My 14 yo daughter started riding with me at 3 years old on an Adam's Trail-a-bike. She was doing Kamikaze at Mammoth with me at 4 years old. I was white knuckling it and burning the brakes while she was pedaling furiously screaming "Go faster daddy! Go faster!" By 6, she was beating kids as old as 11 years old at local races on a two-wheeler.

My 7 year old son started at 4 years old on fancier one with 6 gears and a rear shock that actually works! He finally decided he's done with following behind dad and just won his first kid's race. 

Anyone interested in a Like New condition 6 speed kid's trail-a-bike with a rear shock? PM or email me and we'll make a deal.


----------



## neveride (Feb 7, 2004)

Nat said:


> They work offroad fairly well. One thing about them though is your kid's face will be immediately behind your tire, so you'll be kicking up a lot of dust and crud into his face. My daughter is always having to stop to rub the dust out of her eyes, even with sunglasses. You  might need some type of goggle or something. You also need to become aware of how the trail-a-bike tracks behind you so you don't accidentally clip a tree with it (oops). You may need to call out "bump!" or something like that so he knows when to stand.
> 
> Here is a pic from a year ago:


Hey, if you're still using the trail-a-bike, try making yourself a fender to attach to the trail-a-bike bar.

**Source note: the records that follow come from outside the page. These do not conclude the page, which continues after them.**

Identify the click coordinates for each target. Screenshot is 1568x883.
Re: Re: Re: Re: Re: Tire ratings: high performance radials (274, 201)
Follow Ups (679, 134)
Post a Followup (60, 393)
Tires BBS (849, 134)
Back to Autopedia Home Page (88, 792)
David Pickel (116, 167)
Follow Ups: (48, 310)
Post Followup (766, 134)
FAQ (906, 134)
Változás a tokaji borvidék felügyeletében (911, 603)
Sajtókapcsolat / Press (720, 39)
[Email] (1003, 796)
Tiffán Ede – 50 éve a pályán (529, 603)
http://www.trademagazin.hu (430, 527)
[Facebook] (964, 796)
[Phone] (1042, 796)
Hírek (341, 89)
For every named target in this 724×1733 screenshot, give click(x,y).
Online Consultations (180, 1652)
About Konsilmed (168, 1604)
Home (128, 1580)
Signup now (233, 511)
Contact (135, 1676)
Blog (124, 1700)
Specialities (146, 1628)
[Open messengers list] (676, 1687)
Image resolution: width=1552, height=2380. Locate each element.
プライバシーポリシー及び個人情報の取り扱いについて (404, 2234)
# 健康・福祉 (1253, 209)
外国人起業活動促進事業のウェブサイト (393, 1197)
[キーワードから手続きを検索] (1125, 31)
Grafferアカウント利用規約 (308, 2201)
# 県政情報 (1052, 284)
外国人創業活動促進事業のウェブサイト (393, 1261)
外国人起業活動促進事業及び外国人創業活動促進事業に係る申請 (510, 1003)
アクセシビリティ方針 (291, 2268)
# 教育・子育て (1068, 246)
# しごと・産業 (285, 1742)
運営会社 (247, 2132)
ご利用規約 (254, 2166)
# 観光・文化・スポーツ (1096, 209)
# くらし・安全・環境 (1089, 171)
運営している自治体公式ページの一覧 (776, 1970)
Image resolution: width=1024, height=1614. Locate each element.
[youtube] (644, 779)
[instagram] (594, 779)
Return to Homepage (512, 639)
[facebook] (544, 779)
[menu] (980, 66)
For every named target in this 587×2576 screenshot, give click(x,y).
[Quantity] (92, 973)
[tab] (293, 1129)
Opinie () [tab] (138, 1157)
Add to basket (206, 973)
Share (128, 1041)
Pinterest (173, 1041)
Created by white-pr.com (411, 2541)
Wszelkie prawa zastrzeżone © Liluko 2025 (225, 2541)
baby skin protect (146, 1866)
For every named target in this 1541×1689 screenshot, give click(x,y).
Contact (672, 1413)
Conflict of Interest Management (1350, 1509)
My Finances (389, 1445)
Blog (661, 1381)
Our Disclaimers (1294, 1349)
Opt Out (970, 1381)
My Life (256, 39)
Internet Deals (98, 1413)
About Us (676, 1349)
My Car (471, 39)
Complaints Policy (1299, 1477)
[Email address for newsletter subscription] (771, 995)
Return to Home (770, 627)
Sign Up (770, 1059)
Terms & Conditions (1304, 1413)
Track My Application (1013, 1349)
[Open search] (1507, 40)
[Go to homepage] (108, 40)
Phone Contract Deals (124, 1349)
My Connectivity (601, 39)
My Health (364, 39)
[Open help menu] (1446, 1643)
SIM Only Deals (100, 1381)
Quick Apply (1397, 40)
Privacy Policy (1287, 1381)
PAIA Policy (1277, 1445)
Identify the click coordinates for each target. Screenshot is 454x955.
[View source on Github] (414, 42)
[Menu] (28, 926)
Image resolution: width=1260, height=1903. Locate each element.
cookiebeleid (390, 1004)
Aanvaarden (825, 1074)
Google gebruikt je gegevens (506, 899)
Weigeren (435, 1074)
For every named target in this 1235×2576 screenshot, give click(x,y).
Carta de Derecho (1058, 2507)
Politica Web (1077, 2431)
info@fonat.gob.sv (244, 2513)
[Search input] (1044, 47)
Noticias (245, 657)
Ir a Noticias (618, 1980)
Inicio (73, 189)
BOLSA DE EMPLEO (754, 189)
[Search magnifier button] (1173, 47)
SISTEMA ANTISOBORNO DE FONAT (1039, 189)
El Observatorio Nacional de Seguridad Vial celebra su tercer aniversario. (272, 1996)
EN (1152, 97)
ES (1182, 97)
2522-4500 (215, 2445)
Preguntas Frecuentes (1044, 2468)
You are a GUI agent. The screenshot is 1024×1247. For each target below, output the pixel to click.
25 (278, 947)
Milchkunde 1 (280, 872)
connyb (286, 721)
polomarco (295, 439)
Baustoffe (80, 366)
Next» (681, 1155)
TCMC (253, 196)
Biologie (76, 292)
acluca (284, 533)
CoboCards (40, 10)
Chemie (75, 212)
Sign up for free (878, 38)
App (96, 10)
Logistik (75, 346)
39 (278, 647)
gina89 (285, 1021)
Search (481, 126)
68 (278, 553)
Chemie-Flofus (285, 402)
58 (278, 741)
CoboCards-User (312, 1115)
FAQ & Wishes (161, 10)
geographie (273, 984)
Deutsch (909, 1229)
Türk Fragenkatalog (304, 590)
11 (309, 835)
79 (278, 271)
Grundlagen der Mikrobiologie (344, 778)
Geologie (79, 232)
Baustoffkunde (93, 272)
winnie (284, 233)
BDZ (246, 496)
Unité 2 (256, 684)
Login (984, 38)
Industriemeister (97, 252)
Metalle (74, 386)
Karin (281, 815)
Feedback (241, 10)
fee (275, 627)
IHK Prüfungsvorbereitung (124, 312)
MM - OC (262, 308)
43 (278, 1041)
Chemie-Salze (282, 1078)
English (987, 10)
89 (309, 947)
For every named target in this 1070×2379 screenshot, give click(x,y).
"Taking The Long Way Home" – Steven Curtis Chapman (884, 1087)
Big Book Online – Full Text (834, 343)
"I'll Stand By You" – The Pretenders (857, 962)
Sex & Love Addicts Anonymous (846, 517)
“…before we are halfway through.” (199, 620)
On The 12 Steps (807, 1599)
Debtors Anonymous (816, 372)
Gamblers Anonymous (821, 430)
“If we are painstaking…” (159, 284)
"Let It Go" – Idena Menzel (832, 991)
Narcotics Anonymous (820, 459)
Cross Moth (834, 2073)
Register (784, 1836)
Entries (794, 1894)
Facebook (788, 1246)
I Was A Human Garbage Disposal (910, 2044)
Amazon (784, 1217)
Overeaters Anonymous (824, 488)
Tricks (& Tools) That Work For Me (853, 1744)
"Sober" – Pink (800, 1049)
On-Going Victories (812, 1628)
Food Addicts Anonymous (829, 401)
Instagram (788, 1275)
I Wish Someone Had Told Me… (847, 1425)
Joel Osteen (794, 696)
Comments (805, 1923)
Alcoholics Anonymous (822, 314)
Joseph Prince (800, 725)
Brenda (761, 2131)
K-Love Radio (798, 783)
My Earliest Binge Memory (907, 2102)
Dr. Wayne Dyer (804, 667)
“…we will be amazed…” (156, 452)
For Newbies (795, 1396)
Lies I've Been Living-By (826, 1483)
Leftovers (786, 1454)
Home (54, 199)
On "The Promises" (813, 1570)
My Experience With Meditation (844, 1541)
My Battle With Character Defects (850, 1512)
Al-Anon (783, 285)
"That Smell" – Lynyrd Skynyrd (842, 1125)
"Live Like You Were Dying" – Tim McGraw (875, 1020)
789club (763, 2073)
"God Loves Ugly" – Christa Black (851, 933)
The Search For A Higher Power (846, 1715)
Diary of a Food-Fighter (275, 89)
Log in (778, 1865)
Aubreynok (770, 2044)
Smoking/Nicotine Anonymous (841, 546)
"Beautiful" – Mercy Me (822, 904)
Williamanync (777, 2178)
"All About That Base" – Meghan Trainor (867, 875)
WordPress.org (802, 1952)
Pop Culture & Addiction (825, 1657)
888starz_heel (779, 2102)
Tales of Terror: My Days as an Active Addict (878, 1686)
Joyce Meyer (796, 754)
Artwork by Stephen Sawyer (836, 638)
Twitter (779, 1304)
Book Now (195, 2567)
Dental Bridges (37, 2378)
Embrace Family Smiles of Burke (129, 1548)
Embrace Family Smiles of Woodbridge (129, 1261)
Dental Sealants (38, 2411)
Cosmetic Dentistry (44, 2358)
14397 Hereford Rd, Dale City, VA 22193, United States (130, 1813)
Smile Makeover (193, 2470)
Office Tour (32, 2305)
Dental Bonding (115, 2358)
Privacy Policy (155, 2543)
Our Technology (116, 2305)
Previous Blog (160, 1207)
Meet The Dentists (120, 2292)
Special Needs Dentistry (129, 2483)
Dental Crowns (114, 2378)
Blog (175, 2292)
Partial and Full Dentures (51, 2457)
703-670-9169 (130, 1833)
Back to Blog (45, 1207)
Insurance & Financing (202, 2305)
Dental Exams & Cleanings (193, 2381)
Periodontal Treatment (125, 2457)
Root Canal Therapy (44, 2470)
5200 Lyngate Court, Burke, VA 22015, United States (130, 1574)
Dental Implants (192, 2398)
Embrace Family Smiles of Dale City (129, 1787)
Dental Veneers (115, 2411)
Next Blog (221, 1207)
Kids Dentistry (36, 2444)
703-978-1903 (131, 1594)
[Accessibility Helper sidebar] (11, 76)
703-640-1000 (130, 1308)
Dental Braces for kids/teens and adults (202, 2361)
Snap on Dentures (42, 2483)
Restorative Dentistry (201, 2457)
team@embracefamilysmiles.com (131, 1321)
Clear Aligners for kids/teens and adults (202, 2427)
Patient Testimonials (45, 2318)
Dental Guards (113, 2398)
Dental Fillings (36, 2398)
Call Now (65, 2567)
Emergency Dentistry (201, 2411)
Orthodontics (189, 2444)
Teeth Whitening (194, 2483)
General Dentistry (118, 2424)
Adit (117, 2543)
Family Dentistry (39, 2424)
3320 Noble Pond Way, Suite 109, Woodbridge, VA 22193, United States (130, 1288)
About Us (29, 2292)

When I still worked at a shop, I sold boatloads of trail-a-bikes, and we rigged up many a fender for customers. In the winter we got board once and cut up an old plastic sled, and with a heat gun bent the pieces into a shap, then attached with zip ties. But you can make one out of just about any type of plastic. The kids always thanked us!:thumbsup:


----------



## Nat (Dec 30, 2003)

neveride said:


> Hey, if you're still using the trail-a-bike, try making yourself a fender to attach to the trail-a-bike bar.
> 
> When I still worked at a shop, I sold boatloads of trail-a-bikes, and we rigged up many a fender for customers. In the winter we got board once and cut up an old plastic sled, and with a heat gun bent the pieces into a shap, then attached with zip ties. But you can make one out of just about any type of plastic. The kids always thanked us!:thumbsup:


Good idea. Thanks for the tip! Now I won't have to keep yelling, "Close your eyes, keep your mouf shut and pedal!" She might get pissed at me when I mangle her sled though...


----------



## screampint (Dec 10, 2001)

Highly recomend it! And when you've been pulling a kid around for a few years the singlespeed is suddenly EASY!









This is my daughter and I in Fruita. Not the same people that were spoken about above, I don't have a 29'er wheel. She started riding it as soon as she could reach the pedals (about 3 1/2). Soon after this photo was taken she decided that riding her own bike on the trails was for her. My son also started on a trail-a-bike when he was 3, and now, at 13, he loves anything with 2 wheels and pedals.


----------